Well known phallic symbol
Well known phallic symbol

The following is an excerpt from my 2013 book  Chain of Fools: Silent Comedy and Its Legacies from Nickelodeons to Youtube.

…Just as jazz, the quintessential American music, was born as a hybrid between German marches and the syncopated playing styles of African-Americans, it might be useful to think of American screen comedy as the love child of another foreign import, the French farce, mixed with the limitless extravagance of the American imagination. As with the march, we start out with a fairly rigid European structure, pleasurable to experience, but a foreign import nonetheless. In skillful hands the French farce is as seamless as a series of geometric proofs, its symmetries and proportions all laid out according to strict, innate, universal laws. While some of Mack Sennett’s films may seem free-wheeling and plotless, many others borrowed their spines directly from pre-existing farces. At Keystone, Sennett actually had a translator on staff, converting the plots of French plays into English synopses for his use. It is a fallacy that Keystone worked without prepared scenarios. It would be more accurate to say that they sometimes worked without scenarios. Most of the time they actually had a working document prepared ahead of time, which they could then deviate from as the mood struck them during production. The films generally have some kind of funny or ironic story arc borrowed from farce.

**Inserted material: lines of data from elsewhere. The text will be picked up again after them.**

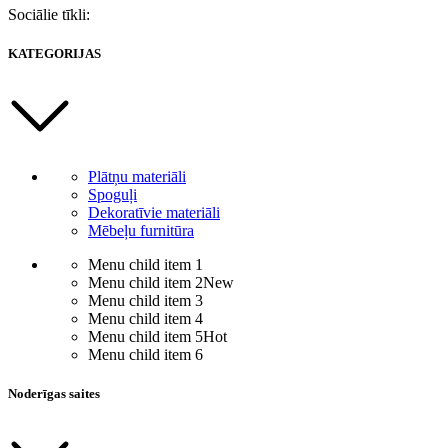
Sociālie tīkli:
KATEGORIJAS
Plātņu materiāli
Spoguļi
Dekoratīvie materiāli
Mēbeļu furnitūra
Menu child item 1
Menu child item 2
New
Menu child item 3
Menu child item 4
Menu child item 5
Hot
Menu child item 6
Noderīgas saites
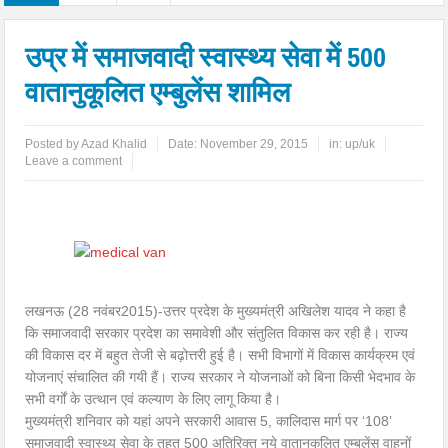
उप्र में समाजवादी स्वास्थ्य सेवा में 500
वातानुकूलित एम्बुलेंस शामिल
Posted by
Azad Khalid
Date:
November 29, 2015
in:
up/uk
Leave a comment
लखनऊ (28 नवंबर2015)-उत्तर प्रदेश के मुख्यमंत्री अखिलेश यादव ने कहा है
कि समाजवादी सरकार प्रदेश का समावेशी और संतुलित विकास कर रही है। राज्य
की विकास दर में बहुत तेजी से बढ़ोत्तरी हुई है। सभी विभागों में विकास कार्यक्रम एवं
योजनाएं संचालित की गयी हैं। राज्य सरकार ने योजनाओं को बिना किसी भेदभाव के
सभी वर्गों के उत्थान एवं कल्याण के लिए लागू किया है।
मुख्यमंत्री शनिवार को यहां अपने सरकारी आवास 5, कालिदास मार्ग पर ‘108’
समाजवादी स्वास्थ्य सेवा के तहत 500 अतिरिक्त नये वातानुकूलित एम्बुलेंस वाहनों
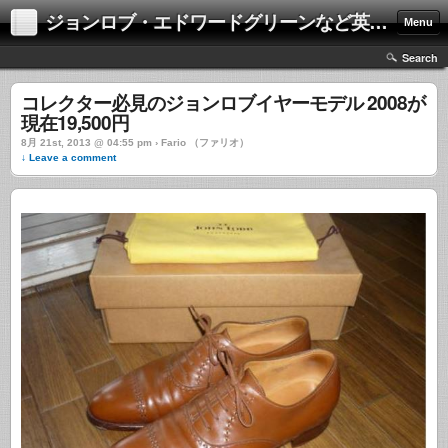
ジョンロブ・エドワードグリーンなど英国靴の激安中古通販情報ブログ
Menu
Search
コレクター必見のジョンロブイヤーモデル 2008が
現在19,500円
8月 21st, 2013 @ 04:55 pm › Fario （ファリオ）
↓ Leave a comment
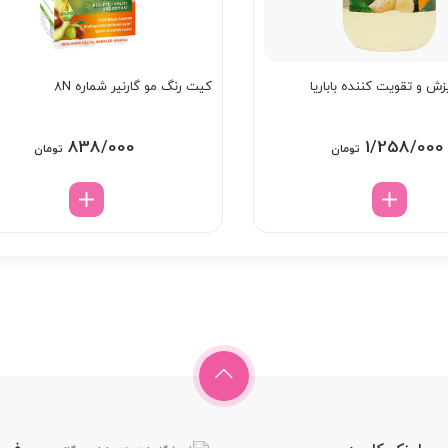
ش و تقویت کننده باباریا
کیت رنگ مو گارنیر شماره 8N
838/000
1/258/000
تومان
تومان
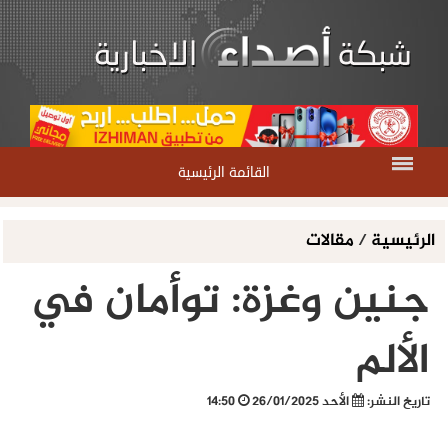
القائمة الرئيسية
الرئيسية
/
مقالات
جنين وغزة: توأمان في
الألم
تاريخ النشر:
الأحد 26/01/2025
14:50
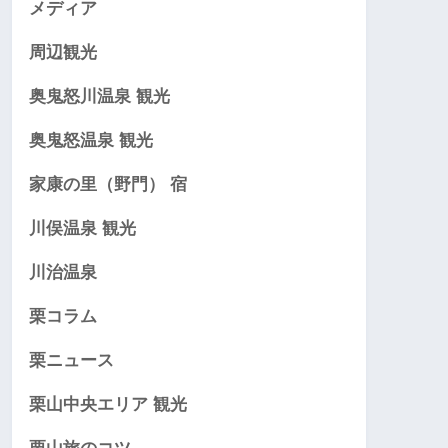
メディア
周辺観光
奥鬼怒川温泉 観光
奥鬼怒温泉 観光
家康の里（野門） 宿
川俣温泉 観光
川治温泉
栗コラム
栗ニュース
栗山中央エリア 観光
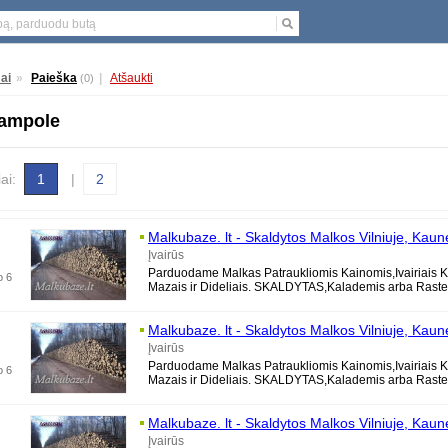
ai
»
Paieška
|
Atšaukti
(0)
jampole
iai:
1
|
2
Malkubaze. lt - Skaldytos Malkos Vilniuje, Kaun
Trakuose,
Marijampole
je, Alytuje, Druskininku
Įvairūs
Parduodame Malkas Patraukliomis Kainomis,Ivairiais K
o 6
Mazais ir Dideliais. SKALDYTAS,Kalademis arba Rastel
Berzines, Azuolines, Uosines,
Malkubaze. lt - Skaldytos Malkos Vilniuje, Kaun
Trakuose,
Marijampole
je, Alytuje, Druskininku
Įvairūs
Parduodame Malkas Patraukliomis Kainomis,Ivairiais K
o 6
Mazais ir Dideliais. SKALDYTAS,Kalademis arba Rastel
Berzines, Azuolines, Uosines,
Malkubaze. lt - Skaldytos Malkos Vilniuje, Kaun
Trakuose,
Marijampole
je, Alytuje, Druskininku
Įvairūs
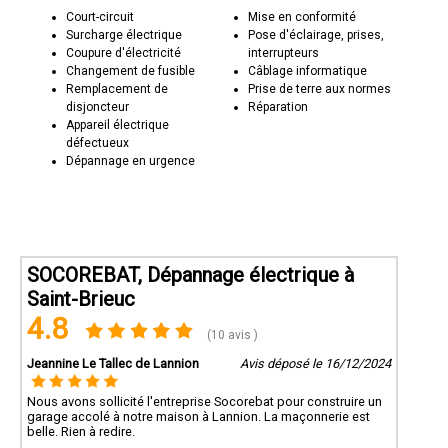
Court-circuit
Mise en conformité
Surcharge électrique
Pose d'éclairage, prises,
Coupure d'électricité
interrupteurs
Changement de fusible
Câblage informatique
Remplacement de
Prise de terre aux normes
disjoncteur
Réparation
Appareil électrique
défectueux
Dépannage en urgence
SOCOREBAT, Dépannage électrique à
Saint-Brieuc
4.8
(10 avis )
Jeannine Le Tallec de Lannion
Avis déposé le 16/12/2024
Nous avons sollicité l'entreprise Socorebat pour construire un
garage accolé à notre maison à Lannion. La maçonnerie est
belle. Rien à redire.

Mack Sennett, "The Curtain Pole" (1909)
Mack Sennett, “The Curtain Pole” (1909)

As in farces, coincidental interaction rules the day in a Keystone comedy. If the hero flirts with a woman in one scene, and then runs afoul of a random gentleman in another scene, it’s a sure bet that those two will turn out to be a married couple later on, and that our hero will only learn this crucial information when he is hiding under the wife’s bed. These are some Keystone plots: A married woman with whom our hero had earlier flirted sleepwalks into his room, forcing him to hide on the roof when her husband comes home (Caught in the Rain, 1914). Two strange men accidentally switch jackets, each of which has something incriminating in the pockets, which their wives then find. Then they all meet in the park, adding pandemonium to the domestic strife (His Trysting Place, 1914). Two husbands flirt with each other’s wives in the park. Each woman calls a policeman to arrest the mashers, but now the women have since become friends and agree not to press charges against each other’s husbands (Getting Acquainted, 1914). None of these plots would have been out of place on the French stage or screen of the time.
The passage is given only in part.